Aim of the task:
Retype exactly the lines from the one with "Student? Vraag naar" down to the final line of the material below, both included, and nothing more.

Task inputs:
-- Opening Marker --

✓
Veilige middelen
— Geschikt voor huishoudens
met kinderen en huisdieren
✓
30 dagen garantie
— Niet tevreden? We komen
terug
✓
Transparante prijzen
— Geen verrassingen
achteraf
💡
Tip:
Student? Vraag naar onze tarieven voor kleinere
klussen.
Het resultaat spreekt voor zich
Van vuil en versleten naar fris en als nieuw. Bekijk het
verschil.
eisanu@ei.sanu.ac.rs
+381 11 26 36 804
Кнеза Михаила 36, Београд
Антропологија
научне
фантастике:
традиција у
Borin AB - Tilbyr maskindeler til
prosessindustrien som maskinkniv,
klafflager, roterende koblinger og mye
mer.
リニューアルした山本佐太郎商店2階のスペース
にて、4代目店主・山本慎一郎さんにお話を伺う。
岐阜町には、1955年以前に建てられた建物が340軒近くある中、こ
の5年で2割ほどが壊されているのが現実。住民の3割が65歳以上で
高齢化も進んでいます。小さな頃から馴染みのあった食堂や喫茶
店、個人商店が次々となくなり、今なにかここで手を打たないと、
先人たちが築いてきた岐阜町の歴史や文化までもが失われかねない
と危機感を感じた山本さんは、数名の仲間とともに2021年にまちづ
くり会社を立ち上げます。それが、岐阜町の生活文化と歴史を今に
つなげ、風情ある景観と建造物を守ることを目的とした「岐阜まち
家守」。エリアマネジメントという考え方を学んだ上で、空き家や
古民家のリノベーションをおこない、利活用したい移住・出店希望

-- Closing Marker --

Output:
Student? Vraag naar onze tarieven voor kleinere
klussen.
Het resultaat spreekt voor zich
Van vuil en versleten naar fris en als nieuw. Bekijk het
verschil.
eisanu@ei.sanu.ac.rs
+381 11 26 36 804
Кнеза Михаила 36, Београд
Антропологија
научне
фантастике:
традиција у
Borin AB - Tilbyr maskindeler til
prosessindustrien som maskinkniv,
klafflager, roterende koblinger og mye
mer.
リニューアルした山本佐太郎商店2階のスペース
にて、4代目店主・山本慎一郎さんにお話を伺う。
岐阜町には、1955年以前に建てられた建物が340軒近くある中、こ
の5年で2割ほどが壊されているのが現実。住民の3割が65歳以上で
高齢化も進んでいます。小さな頃から馴染みのあった食堂や喫茶
店、個人商店が次々となくなり、今なにかここで手を打たないと、
先人たちが築いてきた岐阜町の歴史や文化までもが失われかねない
と危機感を感じた山本さんは、数名の仲間とともに2021年にまちづ
くり会社を立ち上げます。それが、岐阜町の生活文化と歴史を今に
つなげ、風情ある景観と建造物を守ることを目的とした「岐阜まち
家守」。エリアマネジメントという考え方を学んだ上で、空き家や
古民家のリノベーションをおこない、利活用したい移住・出店希望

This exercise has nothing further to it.